Proposed 84.1% NIB Contribution Tax Hike:
A recent announcement was made by NIB of a possible contribution tax increase of 2%. At first glance, a 2% tax increase seems bearable. It is definitely better to receive a 2% salary increase, but nonetheless a forced 2% salary decrease seems bearable. However, things are not always as they seem….
A Before & After NIB Contribution Analysis:
- Full-time worker
- Salary: $600 per week
Current Total NIB Contributions:
Contribution Ceiling: $400 x 8.8% (employer/employee split):
- $35.20 total per week
- $1,830.40 total per year
After Proposed 2% NIB Contribution Increase:
Contribution Ceiling: $600 x 10.8% (employer/employee split)
- $64.80 total per week
- $3,369.60 total per year
Total Additional Annual Contribution:
- $3,369.60 – $1,830.40 = $1,539.20 additional per year
Percentage (%) Increase in Total Contributions:
- $1,539.20 / $1,830.40 = 84.1% tax increase
84.1% NIB Contribution Tax Increase:
So, the government has proposed to increase the total NIB Contribution Tax by 84.1% (not 2%).
As a counter argument, some will say that the NIB contributions are split by the employer and employee, so the burden is shared. While on the surface of things this is true, it is far too simplistic a view.
Any increase in the NIB contribution tax will definitely have negative side-effects, three prominent side-effects will be:
1) "Anything Taxed is Discouraged Proportionately": Employers will be less willing to employ full-time Bahamians; instead going without additional staff, pushing existing staff harder, outsourcing to foreign workers (where they don’t pay the NIB tax) or hiring part-time/contract Bahamian workers.

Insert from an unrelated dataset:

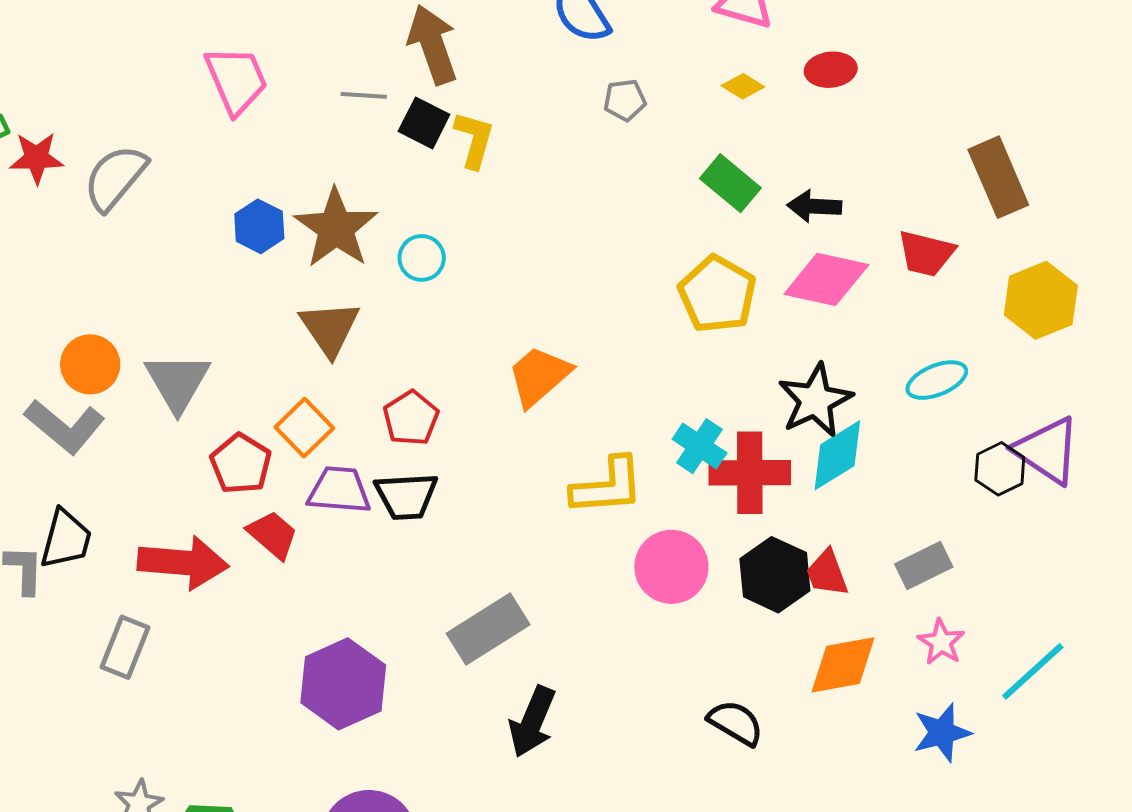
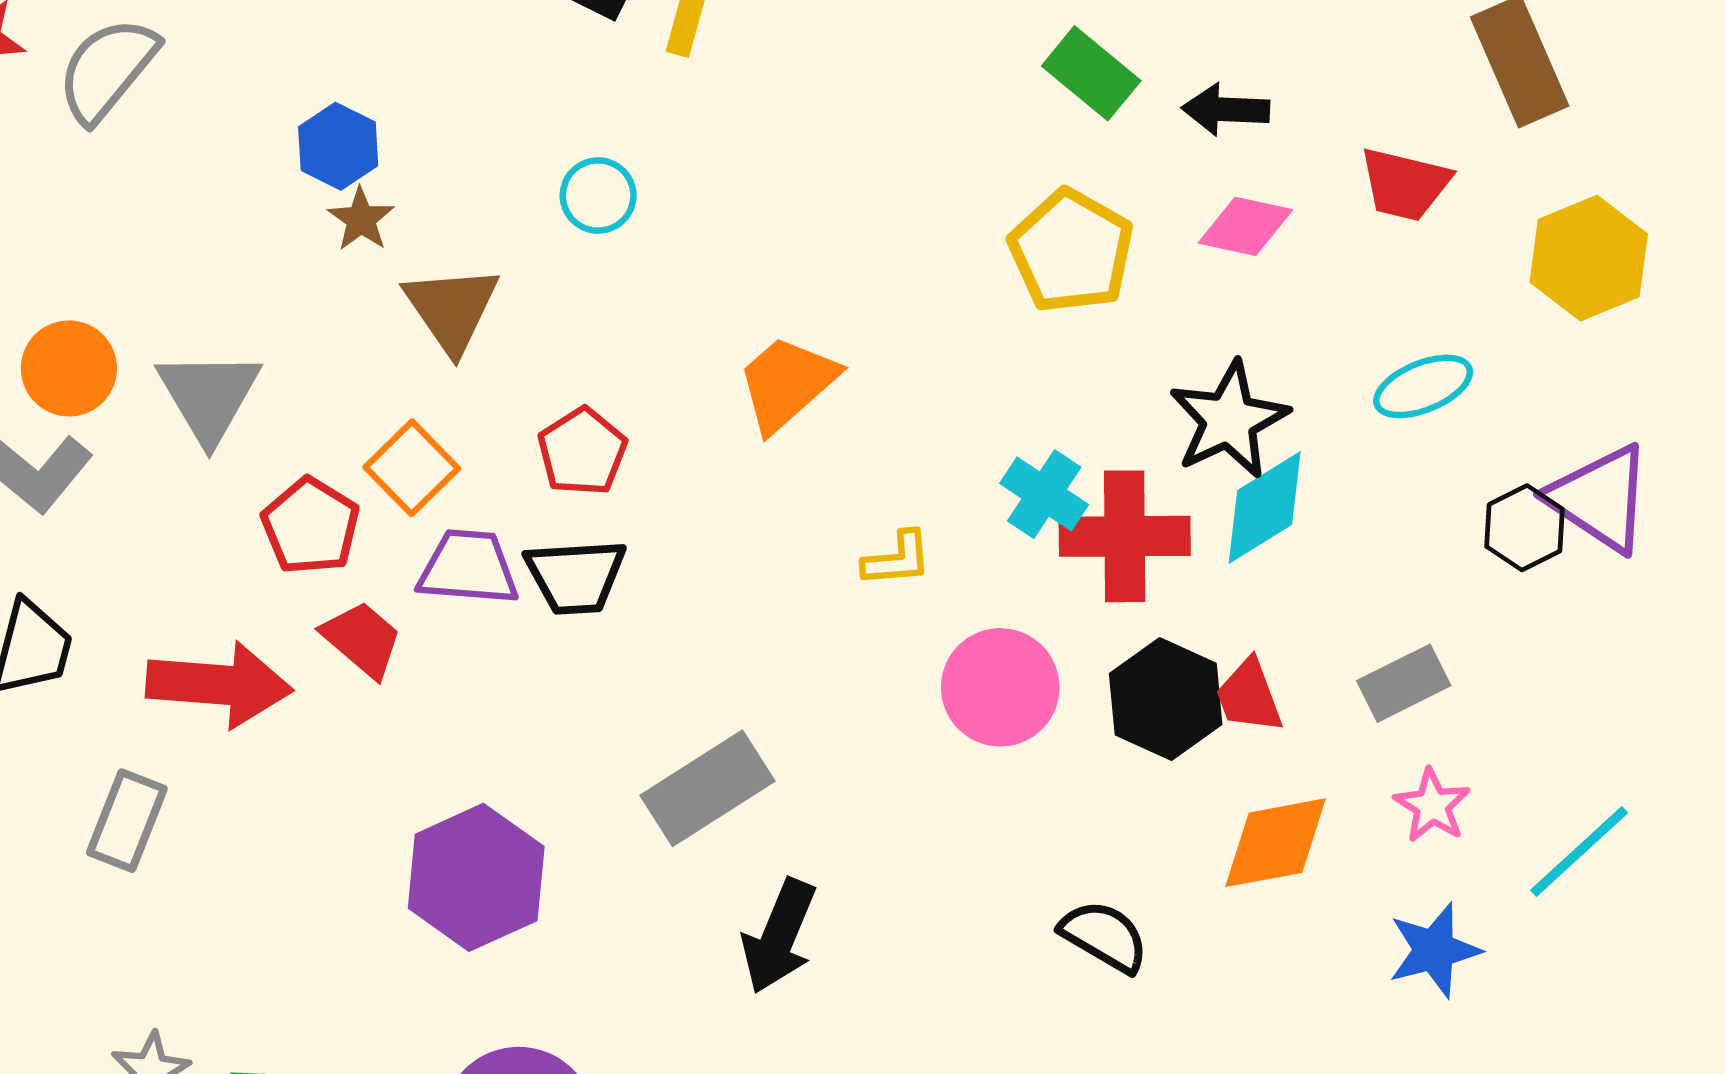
brown star: (336, 228) -> (361, 219), moved, size x0.5
pink diamond: (826, 279) -> (1245, 226), size x0.7
yellow L-shape: (607, 486) -> (897, 559), size x0.6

2) "Real Income Eroded": Workers will find the value of their real income eroded. If an employer can afford to pay $30,000 in total compensation for an available position, the cash salary of the employee will be reduced by the additional NIB Contribution Tax increase.
3) "Black Market": Workers and Employers will seek ways to avoid the NIB Contribution Tax, which paradoxically will result in stagnant or lower NIB revenue increases than expected.
The Nassau Institute’s Philosophy:
Why do we need a system where current workers pay for current retirees?
An individual person, extended family or tight-knit community will do a considerably better job keeping their NIB contributions and looking after themselves, their friends and their loved ones. Especially, when compared to an inefficient and politically driven government bureaucracy like NIB.
Contributions paid by individuals should be held in their name with any interest earned until his or her retirement. That way, future generations will not be hamstrung by a failed National Insurance Board scheme.